Sejurus kemudian mereka menghadapku di ruang keamanan sambil saling sikut.

"Apa yang kalian sembunyikan?"

Kulirik tangan Naima menggenggam sesuatu. Aku yakin itu pasti surat cinta. Memang akhir-akhir ini pesantren sedang gempar dengan banyaknya kasus. Mulai kasus keluar tanpa ijin, sampai kasus pencurian. Keamanan sering tak bisa diandalkan, bahkan mereka malah sekongkol dengan para santri agar tidak menerima hukuman, akhirnya aku sebagai putri Kyai Ali sendiri yang turun tangan. Mana mungkin ada yang berani nyinyir dan meremehkanku, aku putri Kyai Ali berparas cantik dan cerdas.

"Ini Ning ... Kami menemukan ini di almari Kang Amar." Naima membuka bicara dengan nada ketakutan.

"Tapi jangan bilang kalau beritanya dari kami ya Ning?"

Aku mengernyitkan dahi memegang lipatan kertas yang kuduga ini pasti surat cinta. Amar, anak kemarin subuh itu, beraninya dia membuat kasus. Apalagi kasus pacaran, sudah tergolong kasus berat ini, takzirannya dipotong gundul dan membersihkan kamar mandi selama satu minggu.

Kubuka perlahan kertas itu. Terpampang tulisan indah dan rapi.

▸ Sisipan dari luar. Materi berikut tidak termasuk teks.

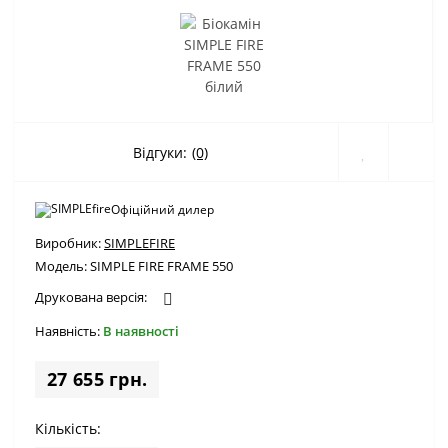
Відгуки:
(0)
Офіційний дилер
Виробник:
SIMPLEFIRE
Модель:
SIMPLE FIRE FRAME 550
Друкована версія:
Наявність:
В наявності
27 655 грн.
Кількість:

'Aku sangat bersyukur bisa nyantri disini. Selain bisa menimba ilmu dan mengabdi Kyai, aku mendapat anugerah yang tak terkira indahnya, dia entah siapa yang kecantikannya bak bidadari surga memintaku untuk mengantarnya ke sebuah acara ke sebuah gedung. Setelah kutanya siapa namanya, dia menjawab dengan lembut, Latifa. Nama yang indah, seindah parasnya. Setelah siapa dia sebenarnya, rasanya mustahil jika aku bisa memilikinya. Dia itu bagai intan yang jauh di dasar lautan, sedangkan aku hanya seorang nelayan miskin diatas perahu rotan. Namun jika Allah sudah berkehendak tidak ada yang tidak mungkin bukan?'

Membaca ini seketika wajahku merah padam. Kutatap Naima dan Indah masih tertunduk. Hanya sekilas membalas pandang lalu menunduk lagi.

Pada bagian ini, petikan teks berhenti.